Both olfactometry and physical-chemical analysis are two methods used to evaluate the somehow relative annoyance caused by odorous substances. These techniques have several advantages and also some drawbacks although they can provide complementary information.

  With the olfactometry technique odour threshold can be quantified but in most cases these parameters cannot be chemically linked to a substance or group of substances. On the other hand, a physical-chemical analysis can identify single substances that could be related with odorous episodes, but in most of the cases these relation is not possible. Physical-chemical analysis proportionates also information about the toxicity of certain odorous gases, however, there will hardly be a link between concentration of a substance and odour annoyance using this technique. As a short example, more than 500 molecules have been identified in a sample taken from a landfill (terpenes, sulphides, aldehydes, acids, acetones, alcohols, aromatic compounds, chlorides, esters, etc.).
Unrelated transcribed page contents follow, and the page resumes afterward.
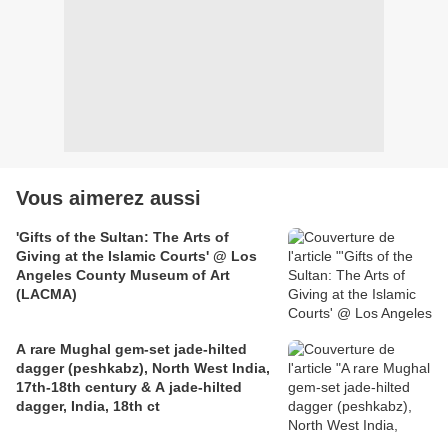
Vous aimerez aussi
'Gifts of the Sultan: The Arts of
Giving at the Islamic Courts' @ Los
Angeles County Museum of Art
(LACMA)
A rare Mughal gem-set jade-hilted
dagger (peshkabz), North West India,
17th-18th century & A jade-hilted
dagger, India, 18th ct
  When measuring odours, 2 different methods can be used depending on the characteristics of the Odours (1).

  •   Physicochemical Methods: Gas Chromatography, FID, piezoelectric sensors (electronic noses), colorimetric tubes, etc.
  •   Sensory methods: Olfactometry, Nasal Ranger, psychometric assessment, etc.
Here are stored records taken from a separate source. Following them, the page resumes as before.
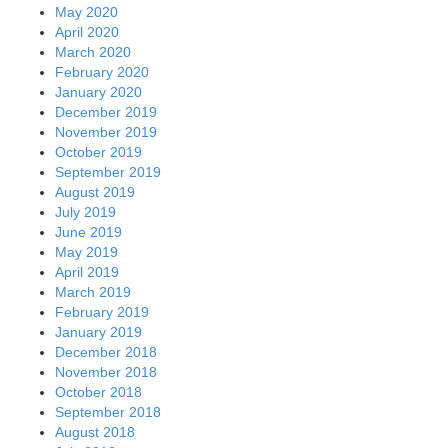
May 2020
April 2020
March 2020
February 2020
January 2020
December 2019
November 2019
October 2019
September 2019
August 2019
July 2019
June 2019
May 2019
April 2019
March 2019
February 2019
January 2019
December 2018
November 2018
October 2018
September 2018
August 2018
  The physical-chemical methods are suitable when the Odorous compound is known or when we pretend to monitor the emissions of certain installations in continuum to control the presence of gas leakages associated with odorous compounds. This methods are not very specific or sensitive nowadays.

  Although it is a relatively new technique, Olfactometry is presented as the future standard to measure odours until other devices, such as the electronic nose, are further developed.

 Bags with odorous gases are quickly brought to the laboratory and Odour Concentration is evaluated by means of a Dynamic Olfactometer, which is basically a dynamic dilution system.